The beatings will continue until moral improves.

Nine years of riding, repairing and maintaining a used motorcycle – Or, which part of this bike will wear out next? My Life With a 2004 BMW 1150 GS Adventure

2007 would see aftermarket parts failing along with a few other items.

The Touratech valve cover protection cracked at bends, exactly where one would expect.

But, first, I needed a clutch. I was working twelve hour days five days a week and eight hour days on the weekends. I did not have time to deal with the clutch. The dealer service department assured me they could install the clutch in a Saturday if I dropped the bike off on Friday before 5. That’s what I did, then the problems began.

First I drove from work to home then back halfway to work to the dealer to pick the bike up, only to find it wasn’t complete. Then the calls began where I’d call and the service writer would tell me they were waiting on parts or the manager want available to talk and this went on for three weeks and finally the story unfolded.

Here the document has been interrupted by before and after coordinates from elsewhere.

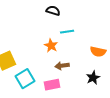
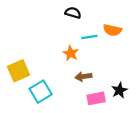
orange semicircle: (98, 52) -> (112, 30), moved
pink rectangle: (52, 85) -> (96, 98), moved

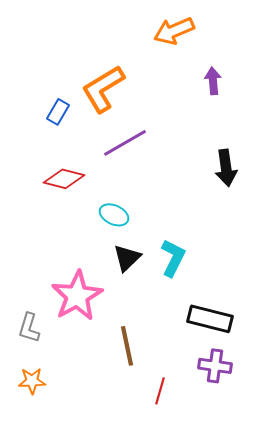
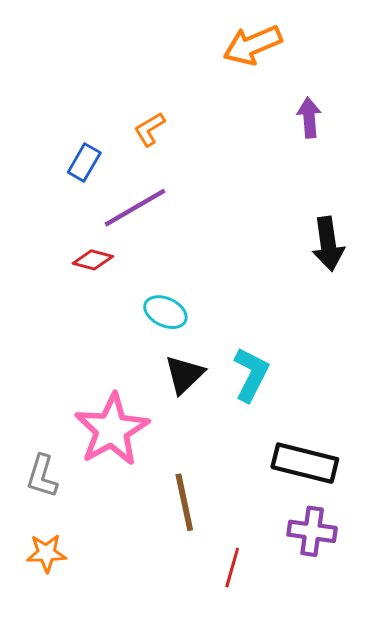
orange L-shape: (103, 89) -> (149, 129), size x0.5
purple line: (125, 143) -> (135, 208), moved
red diamond: (64, 179) -> (93, 260), size x0.7

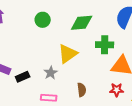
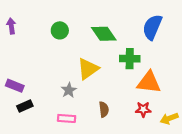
green diamond: (82, 23) -> (104, 34), turned 60
black rectangle: (23, 77) -> (25, 106), moved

They had done the work then while test riding the rear brake caliper which did not have the bolts torqued into place had fallen into the wheel trapping it between the swinging arm and wheel. This destroyed the wheel and caliper along with the brake lines and damaged the swinging arm.

This is how I got the bike back. Along with all that the exhaust end can was loose in the mount and on the pipe, the transmission bolts were not torqued on the right side and the bike barely ran. At this point I’d replaced the catalytic converter/collector under the transmission with a “Y-Pipe” and had a aftermarket ignition box doodad attached that helped with the throttle surge that hade developed around 50,000. miles. The bike ran very strong. Lots of torque.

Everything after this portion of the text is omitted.